▶ **REQUIRED WORK**
Bring together all lines of the material below that contain the string "word".

▶ **THE DATA**
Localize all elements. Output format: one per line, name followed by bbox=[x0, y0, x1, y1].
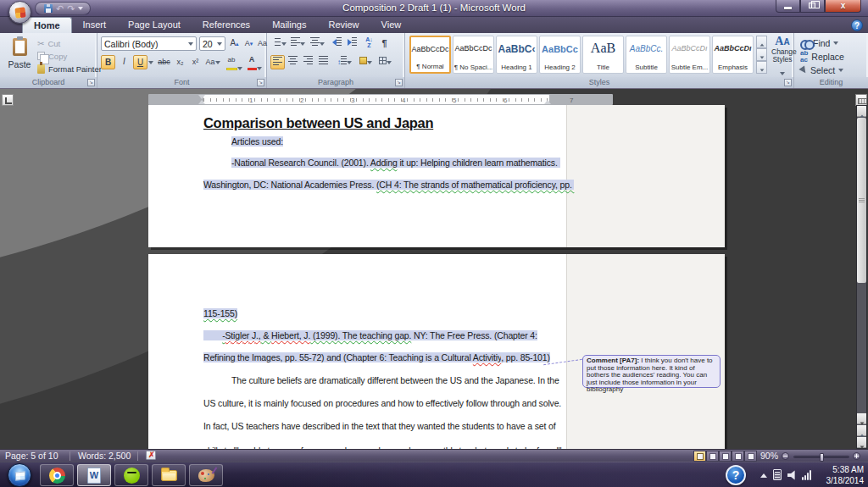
font-name-combobox[interactable]: Calibri (Body) bbox=[101, 36, 197, 51]
change-styles-button[interactable]: AA Change Styles bbox=[771, 36, 793, 75]
view-ruler-toggle-button[interactable] bbox=[855, 94, 867, 106]
document-page-2[interactable]: 115-155) -Stigler J., & Hiebert, J. (199… bbox=[148, 254, 725, 449]
right-indent-marker[interactable] bbox=[544, 100, 551, 104]
fullscreen-reading-view-button[interactable] bbox=[706, 451, 719, 462]
scroll-down-button[interactable] bbox=[857, 413, 866, 424]
zoom-slider[interactable] bbox=[793, 456, 849, 458]
tab-references[interactable]: References bbox=[192, 17, 261, 33]
redo-icon[interactable]: ↷ bbox=[67, 3, 75, 14]
tab-home[interactable]: Home bbox=[22, 17, 72, 33]
style-emphasis[interactable]: AaBbCcDı Emphasis bbox=[712, 36, 754, 74]
find-button[interactable]: Find bbox=[800, 37, 838, 49]
format-painter-button[interactable]: Format Painter bbox=[37, 63, 102, 75]
increase-indent-button[interactable] bbox=[345, 36, 359, 51]
decrease-indent-button[interactable] bbox=[330, 36, 344, 51]
show-hidden-icons-chevron-icon[interactable] bbox=[760, 473, 767, 478]
minimize-button[interactable] bbox=[776, 0, 800, 13]
italic-button[interactable]: I bbox=[117, 55, 131, 69]
style-no-spacing[interactable]: AaBbCcDc ¶ No Spaci... bbox=[453, 36, 494, 74]
office-button[interactable] bbox=[8, 1, 31, 24]
web-layout-view-button[interactable] bbox=[719, 451, 732, 462]
style-heading-1[interactable]: AaBbC‹ Heading 1 bbox=[496, 36, 537, 74]
shading-button[interactable] bbox=[357, 55, 375, 69]
underline-button[interactable]: U bbox=[133, 55, 147, 69]
ribbon-help-icon[interactable]: ? bbox=[851, 19, 863, 31]
print-layout-view-button[interactable] bbox=[693, 451, 706, 462]
justify-button[interactable] bbox=[316, 55, 331, 69]
style-subtitle[interactable]: AaBbCc. Subtitle bbox=[626, 36, 667, 74]
restore-button[interactable] bbox=[800, 0, 825, 13]
qat-customize-chevron-icon[interactable] bbox=[78, 7, 83, 10]
style-subtle-emphasis[interactable]: AaBbCcDı Subtle Em... bbox=[669, 36, 710, 74]
borders-button[interactable] bbox=[376, 55, 394, 69]
taskbar-word-button[interactable]: W bbox=[77, 464, 111, 486]
font-color-button[interactable]: A bbox=[245, 55, 264, 69]
tab-review[interactable]: Review bbox=[317, 17, 370, 33]
clipboard-dialog-launcher[interactable]: ↘ bbox=[87, 79, 95, 86]
bullets-button[interactable] bbox=[270, 36, 287, 51]
horizontal-ruler[interactable]: 1 2 3 4 5 6 7 bbox=[148, 94, 613, 105]
multilevel-list-button[interactable] bbox=[309, 36, 326, 51]
style-normal[interactable]: AaBbCcDc ¶ Normal bbox=[409, 36, 451, 74]
cut-button[interactable]: ✂ Cut bbox=[37, 37, 60, 49]
outline-view-button[interactable] bbox=[732, 451, 744, 462]
line-spacing-button[interactable]: ↕ bbox=[335, 55, 354, 69]
superscript-button[interactable]: x² bbox=[188, 55, 203, 69]
taskbar-chrome-button[interactable] bbox=[40, 464, 74, 486]
scrollbar-thumb[interactable] bbox=[857, 118, 866, 283]
styles-more-button[interactable] bbox=[756, 61, 767, 74]
save-icon[interactable] bbox=[44, 4, 53, 13]
close-button[interactable]: x bbox=[825, 0, 861, 13]
subscript-button[interactable]: x₂ bbox=[173, 55, 187, 69]
underline-chevron-icon[interactable] bbox=[147, 55, 154, 69]
previous-page-button[interactable] bbox=[857, 425, 866, 436]
sort-button[interactable]: A↓Z bbox=[362, 36, 376, 51]
grow-font-button[interactable]: A▴ bbox=[227, 36, 242, 51]
show-formatting-button[interactable]: ¶ bbox=[377, 36, 392, 51]
speaker-icon[interactable] bbox=[787, 470, 798, 480]
help-tray-icon[interactable]: ? bbox=[726, 465, 746, 485]
zoom-in-button[interactable] bbox=[853, 452, 860, 460]
align-center-button[interactable] bbox=[286, 55, 300, 69]
document-page-1[interactable]: Comparison between US and Japan Articles… bbox=[148, 105, 725, 247]
taskbar-spotify-button[interactable] bbox=[114, 464, 148, 486]
select-button[interactable]: Select bbox=[800, 64, 843, 76]
change-case-button[interactable]: Aa bbox=[203, 55, 222, 69]
scroll-up-button[interactable] bbox=[857, 106, 866, 117]
clock[interactable]: 5:38 AM 3/18/2014 bbox=[826, 464, 865, 486]
start-button[interactable] bbox=[8, 463, 31, 487]
font-size-combobox[interactable]: 20 bbox=[199, 36, 225, 51]
align-left-button[interactable] bbox=[270, 55, 285, 69]
zoom-out-button[interactable] bbox=[782, 452, 789, 460]
styles-dialog-launcher[interactable]: ↘ bbox=[784, 79, 792, 86]
vertical-scrollbar[interactable] bbox=[856, 105, 867, 449]
replace-button[interactable]: abac Replace bbox=[800, 51, 844, 63]
font-dialog-launcher[interactable]: ↘ bbox=[257, 79, 264, 86]
undo-icon[interactable]: ↶ bbox=[56, 3, 64, 14]
comment-balloon[interactable]: Comment [PA7]: I think you don't have to… bbox=[582, 355, 721, 388]
taskbar-paint-button[interactable] bbox=[189, 464, 223, 486]
first-line-indent-marker[interactable] bbox=[198, 95, 205, 99]
zoom-level[interactable]: 90% bbox=[760, 451, 778, 461]
word-count[interactable]: Words: 2,500 bbox=[78, 451, 131, 461]
draft-view-button[interactable] bbox=[744, 451, 757, 462]
tab-mailings[interactable]: Mailings bbox=[261, 17, 317, 33]
page-indicator[interactable]: Page: 5 of 10 bbox=[5, 451, 58, 461]
tab-stop-selector[interactable] bbox=[2, 94, 14, 106]
align-right-button[interactable] bbox=[301, 55, 315, 69]
styles-scroll-up-button[interactable] bbox=[756, 36, 767, 48]
style-heading-2[interactable]: AaBbCc Heading 2 bbox=[539, 36, 581, 74]
tab-view[interactable]: View bbox=[370, 17, 413, 33]
numbering-button[interactable] bbox=[289, 36, 307, 51]
network-signal-icon[interactable] bbox=[802, 470, 813, 480]
taskbar-explorer-button[interactable] bbox=[152, 464, 186, 486]
proofing-errors-icon[interactable] bbox=[146, 451, 156, 460]
text-highlight-button[interactable]: ab bbox=[225, 55, 243, 69]
tab-insert[interactable]: Insert bbox=[72, 17, 118, 33]
hanging-indent-marker[interactable] bbox=[198, 100, 205, 104]
action-center-icon[interactable] bbox=[773, 469, 782, 480]
bold-button[interactable]: B bbox=[101, 55, 115, 69]
shrink-font-button[interactable]: A▾ bbox=[242, 36, 256, 51]
styles-scroll-down-button[interactable] bbox=[756, 48, 767, 61]
tab-page-layout[interactable]: Page Layout bbox=[117, 17, 192, 33]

▶ **ANSWER TO THIS TASK**
taskbar-word-button[interactable]: W bbox=[77, 464, 111, 486]
word-count[interactable]: Words: 2,500 bbox=[78, 451, 131, 461]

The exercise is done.